* EXERCISE INSTRUCTIONS: Which lines make up the answer? Those from the line with "звітів (статичні або звіти про поштовий" through the end of the data; reproduce them exactly.

* INFORMATION PROVIDED:
···
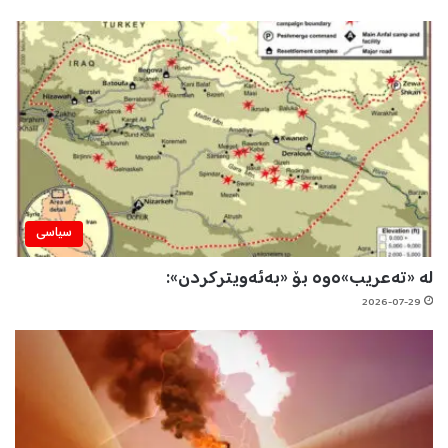
سیاسی
لە «تەعریب»ەوە بۆ «بەئەویترکردن»:
2026-07-29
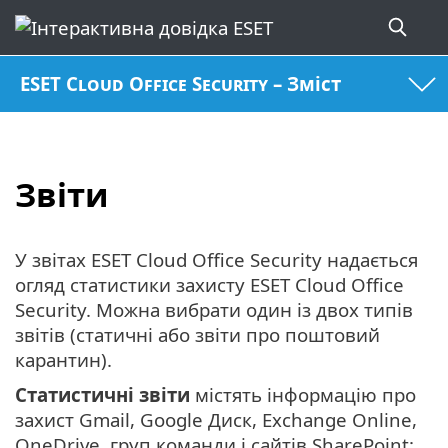
ESET Cloud Office Security – Зміст
Звіти
У звітах ESET Cloud Office Security надається
огляд статистики захисту ESET Cloud Office
Security. Можна вибрати один із двох типів
звітів (статичні або звіти про поштовий
карантин).
Статистичні звіти
містять інформацію про
захист Gmail, Google Диск, Exchange Online,
OneDrive, груп команди і сайтів SharePoint:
···
* COMPLETED EXERCISE:
звітів (статичні або звіти про поштовий
карантин).
Статистичні звіти
містять інформацію про
захист Gmail, Google Диск, Exchange Online,
OneDrive, груп команди і сайтів SharePoint:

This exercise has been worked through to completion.